Tanta la solidarietà al primo cittadino

Cialente: certa stampa ti dirà che sei un pagliaccio, ignorala. Del Corvo: rabbia ed esasperazione
L’AQUILA. Tanta la solidarietà giunta al sindaco Biondi. Il primo a scrivere è stato il sindaco dell’Aquila Massimo Cialente che pure in una lettera a un suo collega in sciopero della fame ha trovato il modo di attaccare la stampa che si permette di criticarlo.
«Caro Pierluigi» scrive Cialente «ti esprimo, sapendo di interpretare il sentimento non solo dei miei concittadini ma anche di tanti altri colleghi sindaci del cratere, la mia più profonda e convinta solidarietà per la protesta, quasi disperata, che hai avviato da oggi. La mia solidarietà nasce dall'assoluta comprensione del senso di solitudine e di impotenza che colpisce, oggi, chi come te è chiamato a dare risposte ai suoi concittadini, che sa come e quando potrebbe darle ma non può. Certo, qualcuno come purtroppo capita anche su certa stampa della nostra Città, ti accuserà di fare una pagliacciata, di avere esagerato, di voler scaricare su altri tue responsabilità. Ignorali! Rispondi solo alla tua coscienza ed alla tua gente, come stiamo facendo tutti noi impegnati in prima linea». Solidarietà anche dal presidente della Provincia Antonio del Corvo che scrive: «Desidero esprimere la mia più sentita solidarietà a nome dell’Amministrazione provinciale dell’Aquila al sindaco di Villa San’Angelo, Pierluigi Biondi, per la battaglia che da stamane ha intrapreso affinché il Governo si decida a trasferire le risorse necessarie alla ricostruzione comprendo perfettamente lo stato d’animo, la rabbia e l’esasperazione che hanno portato il primo cittadino di una delle importanti realtà del cratere a questa decisione estrema».
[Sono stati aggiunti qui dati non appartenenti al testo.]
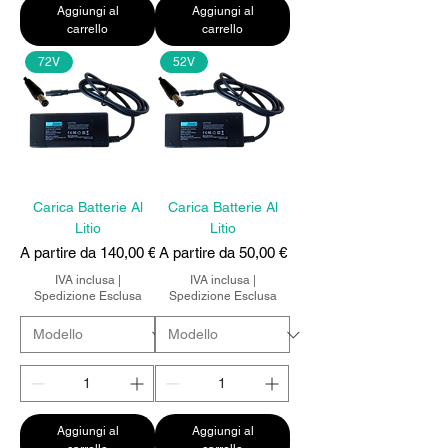
Aggiungi al
Aggiungi al
carrello
carrello
72V
52V
Carica Batterie Al
Carica Batterie Al
Litio
Litio
Prezzo scontato
Prezzo scontato
A partire da
140,00 €
A partire da
50,00 €
IVA inclusa
|
IVA inclusa
|
Spedizione Esclusa
Spedizione Esclusa
Aggiungi al
Aggiungi al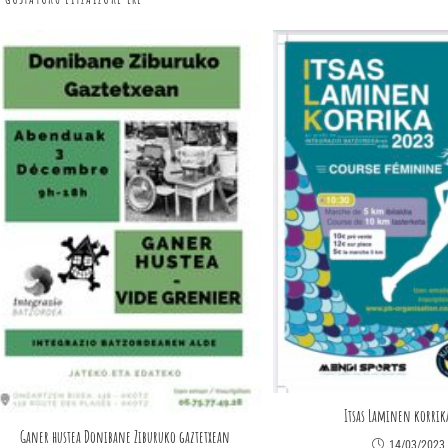
Itsas Laminen korrik
Ganer hustea Donibane Ziburuko gaztetxean
14/03/2023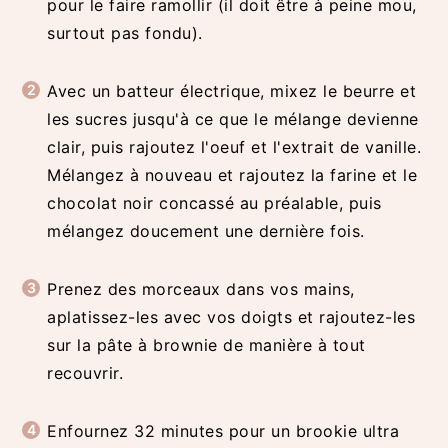
pour le faire ramollir (il doit être à peine mou,
surtout pas fondu).
Avec un batteur électrique, mixez le beurre et
les sucres jusqu'à ce que le mélange devienne
clair, puis rajoutez l'oeuf et l'extrait de vanille.
Mélangez à nouveau et rajoutez la farine et le
chocolat noir concassé au préalable, puis
mélangez doucement une dernière fois.
Prenez des morceaux dans vos mains,
aplatissez-les avec vos doigts et rajoutez-les
sur la pâte à brownie de manière à tout
recouvrir.
Enfournez 32 minutes pour un brookie ultra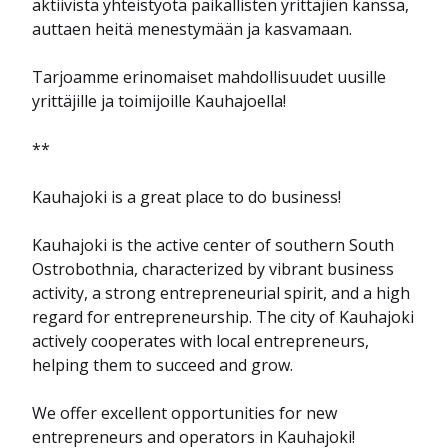
aktiivista yhteistyötä paikallisten yrittäjien kanssa,
auttaen heitä menestymään ja kasvamaan.
Tarjoamme erinomaiset mahdollisuudet uusille
yrittäjille ja toimijoille Kauhajoella!
**
Kauhajoki is a great place to do business!
Kauhajoki is the active center of southern South
Ostrobothnia, characterized by vibrant business
activity, a strong entrepreneurial spirit, and a high
regard for entrepreneurship. The city of Kauhajoki
actively cooperates with local entrepreneurs,
helping them to succeed and grow.
We offer excellent opportunities for new
entrepreneurs and operators in Kauhajoki!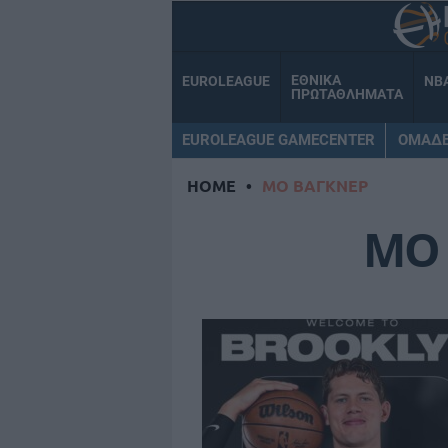
ΕΘΝΙΚΑ
EUROLEAGUE
NB
ΠΡΩΤΑΘΛΗΜΑΤΑ
EUROLEAGUE GAMECENTER
ΟΜΑΔ
HOME
•
ΜΟ ΒΑΓΚΝΕΡ
ΜΟ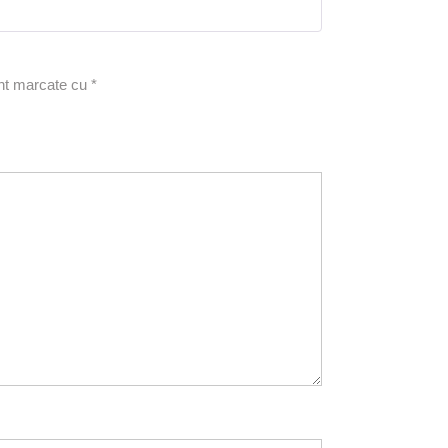
5
din 5
unt marcate cu
*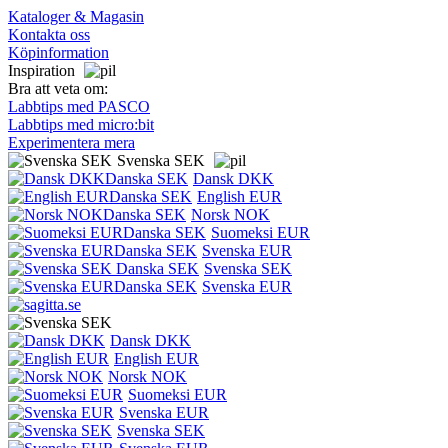
Kataloger & Magasin
Kontakta oss
Köpinformation
Inspiration
Bra att veta om:
Labbtips med PASCO
Labbtips med micro:bit
Experimentera mera
Svenska SEK
Dansk DKK
English EUR
Norsk NOK
Suomeksi EUR
Svenska EUR
Svenska SEK
Svenska EUR
Dansk DKK
English EUR
Norsk NOK
Suomeksi EUR
Svenska EUR
Svenska SEK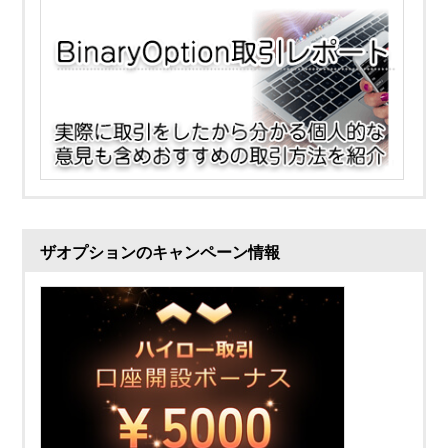
ザオプションのキャンペーン情報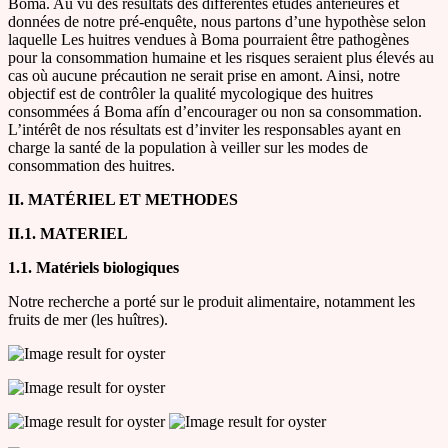
Boma. Au vu des résultats des différentes études antérieures et
données de notre pré-enquête, nous partons d’une hypothèse selon
laquelle Les huitres vendues à Boma pourraient être pathogènes
pour la consommation humaine et les risques seraient plus élevés au
cas où aucune précaution ne serait prise en amont.
Ainsi, notre
objectif est de contrôler la qualité mycologique des huitres
consommées á Boma afín d’encourager ou non sa consommation.
L’intérêt de nos résultats est d’inviter les responsables ayant en
charge la santé de la population à veiller sur les modes de
consommation des huitres.
II. MATÉRIEL ET METHODES
II.1. MATERIEL
1.1. Matériels biologiques
Notre recherche a porté sur le produit alimentaire, notamment les
fruits de mer (les huîtres).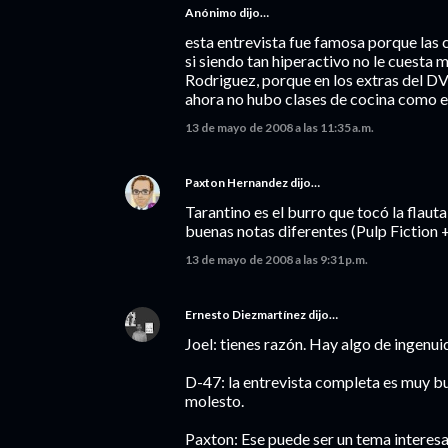
Anónimo dijo…
esta entrevista fue famosa porque las 
si siendo tan hiperactivo no le cuesta 
Rodriguez, porque en los extras del D
ahora no hubo clases de cocina como en
13 de mayo de 2008 a las 11:35 a.m.
Paxton Hernandez
dijo…
Tarantino es el burro que tocó la flauta
buenas notas diferentes (Pulp Fiction 
13 de mayo de 2008 a las 9:31 p.m.
Ernesto Diezmartínez
dijo…
Joel: tienes razón. Hay algo de ingenui
D-47: la entrevista completa es muy bu
molesto.
Paxton: Ese puede ser un tema interes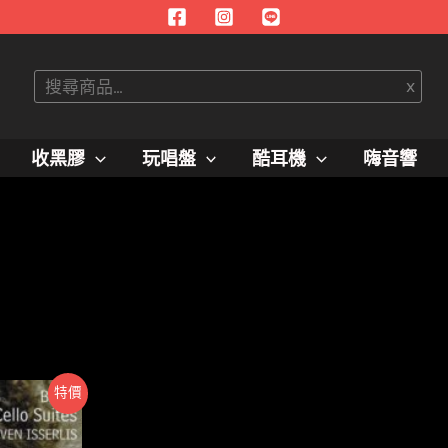
搜
x
尋
收黑膠
玩唱盤
酷耳機
嗨音響
特價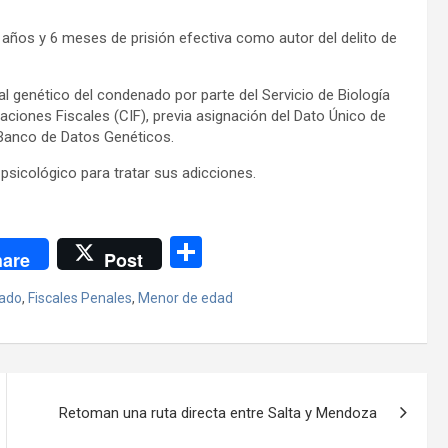
años y 6 meses de prisión efectiva como autor del delito de
l genético del condenado por parte del Servicio de Biología
ciones Fiscales (CIF), previa asignación del Dato Único de
l Banco de Datos Genéticos.
psicológico para tratar sus adicciones.
C
are
Post
o
ado
,
Fiscales Penales
,
Menor de edad
m
p
ar
tir
Retoman una ruta directa entre Salta y Mendoza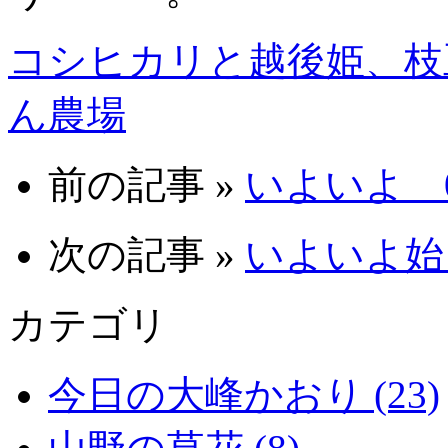
コシヒカリと越後姫、枝
ん農場
前の記事 »
いよいよ 09
次の記事 »
いよいよ始ま
カテゴリ
今日の大峰かおり (23)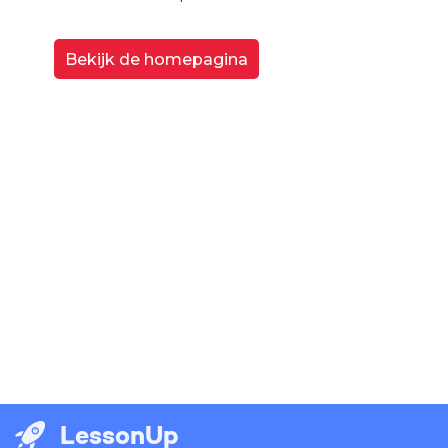
Bekijk de homepagina
LessonUp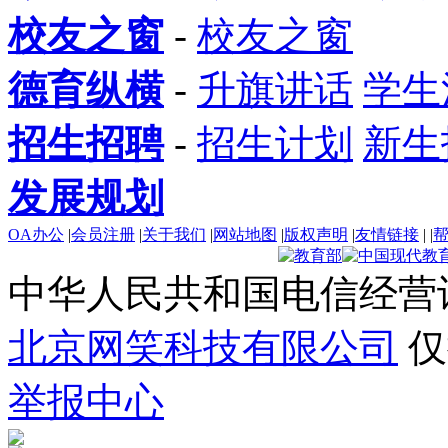
校友之窗
-
校友之窗
德育纵横
-
升旗讲话
学生
招生招聘
-
招生计划
新生
发展规划
OA办公
|
会员注册
|
关于我们
|
网站地图
|
版权声明
|
友情链接
|
|
中华人民共和国电信经营
北京网笑科技有限公司
仅
举报中心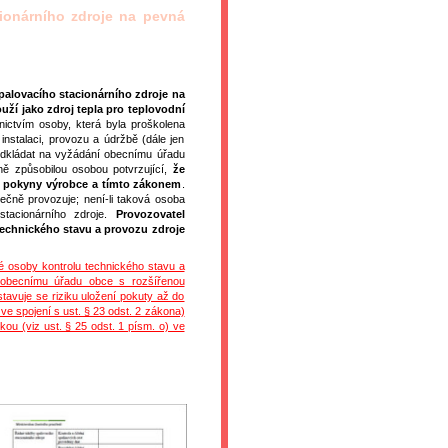
ionárního zdroje na pevná
palovacího stacionárního zdroje na
uží jako zdroj tepla pro teplovodní
nictvím osoby, která byla proškolena
nstalaci, provozu a údržbě (dále jen
dkládat na vyžádání obecnímu úřadu
ně způsobilou osobou potvrzující,
že
 s pokyny výrobce a tímto zákonem
.
ečně provozuje; není-li taková osoba
stacionárního zdroje.
Provozovatel
 technického stavu a provozu zdroje
é osoby kontrolu technického stavu a
í obecnímu úřadu obce s rozšířenou
tavuje se riziku uložení pokuty až do
 ve spojení s ust. § 23 odst. 2 zákona)
ou (viz ust. § 25 odst. 1 písm. o) ve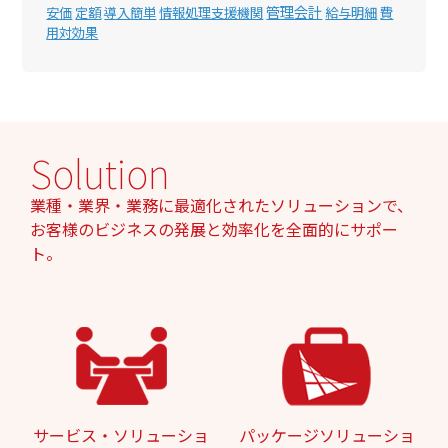
管理会計
安価
定額
導入簡単
情報処理支援機関
給与明細
費
用対効果
Solution
業種・業界・業務に最適化されたソリューションで、
お客様のビジネスの発展と効率化を全面的にサポー
ト。
サービス・ソリューショ
パッケージソリューショ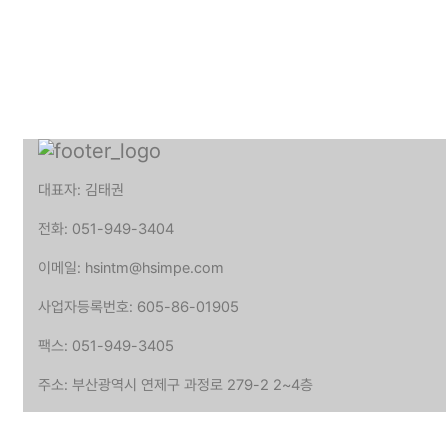
대표자: 김태권
전화: 051-949-3404
이메일: hsintm@hsimpe.com
사업자등록번호: 605-86-01905
팩스: 051-949-3405
주소: 부산광역시 연제구 과정로 279-2 2~4층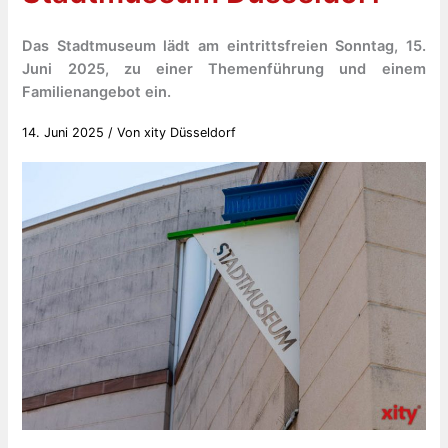
Das Stadtmuseum lädt am eintrittsfreien Sonntag, 15.
Juni 2025, zu einer Themenführung und einem
Familienangebot ein.
14. Juni 2025
/ Von
xity Düsseldorf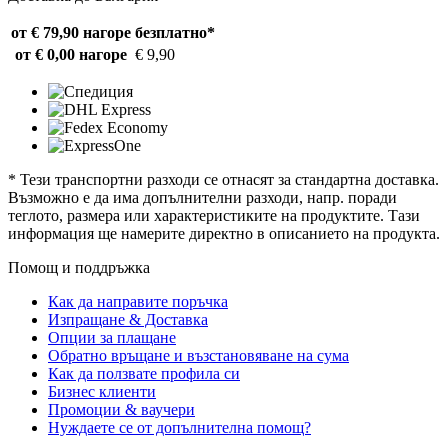
от € 79,90 нагоре
безплатно*
от € 0,00 нагоре
€ 9,90
* Тези транспортни разходи се отнасят за стандартна доставка.
Възможно е да има допълнителни разходи, напр. поради
теглото, размера или характеристиките на продуктите. Тази
информация ще намерите директно в описанието на продукта.
Помощ и поддръжка
Как да направите поръчка
Изпращане & Доставка
Опции за плащане
Обратно връщане и възстановяване на сума
Как да ползвате профила си
Бизнес клиенти
Промоции & ваучери
Нуждаете се от допълнителна помощ?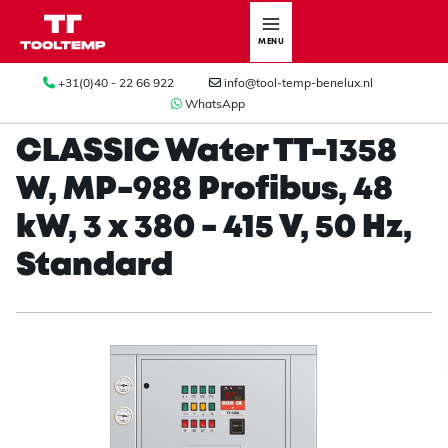
MENU
+31(0)40 - 22 66 922
info@tool-temp-benelux.nl
WhatsApp
CLASSIC Water TT-1358
W, MP-988 Profibus, 48
kW, 3 x 380 - 415 V, 50 Hz,
Standard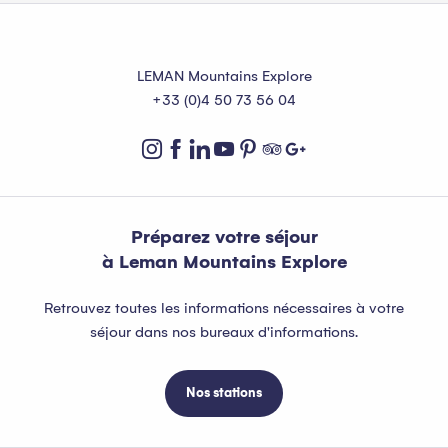
LEMAN Mountains Explore
+33 (0)4 50 73 56 04
Préparez votre séjour
à Leman Mountains Explore
Retrouvez toutes les informations nécessaires à votre
séjour dans nos bureaux d'informations.
Nos stations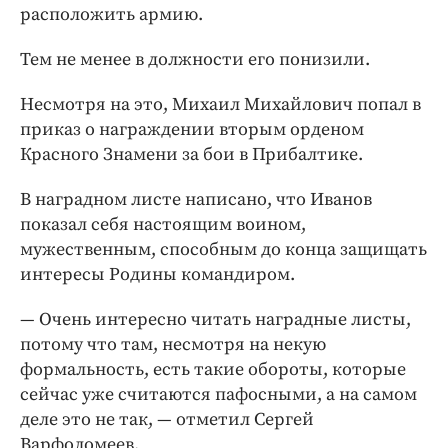
расположить армию.
Тем не менее в должности его понизили.
Несмотря на это, Михаил Михайлович попал в
приказ о награждении вторым орденом
Красного Знамени за бои в Прибалтике.
В наградном листе написано, что Иванов
показал себя настоящим воином,
мужественным, способным до конца защищать
интересы Родины командиром.
— Очень интересно читать наградные листы,
потому что там, несмотря на некую
формальность, есть такие обороты, которые
сейчас уже считаются пафосными, а на самом
деле это не так, — отметил Сергей
Варфоломеев.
Vicinanza a Biondi dal vicesindaco di Navelli Paolo Federico: «L'Amministrazione comunale di Navelli esprime la massima e più sincera solidarietà a Pierluigi Biondi, sindaco di uno dei Comuni maggiormente danneggiati del Cratere. La scelta dello sciopero della fame è un gesto forte, che rappresenta appieno lo sconforto e l'esasperazione di chi è chiamato a dare risposte alla propria gente senza avere i mezzi per garantire alla stessa il diritto alla ricostruzione. Con Biondi e altri sindaci del cratere condividiamo da tempo dubbi, perplessità, frustrazioni politiche e amministrative».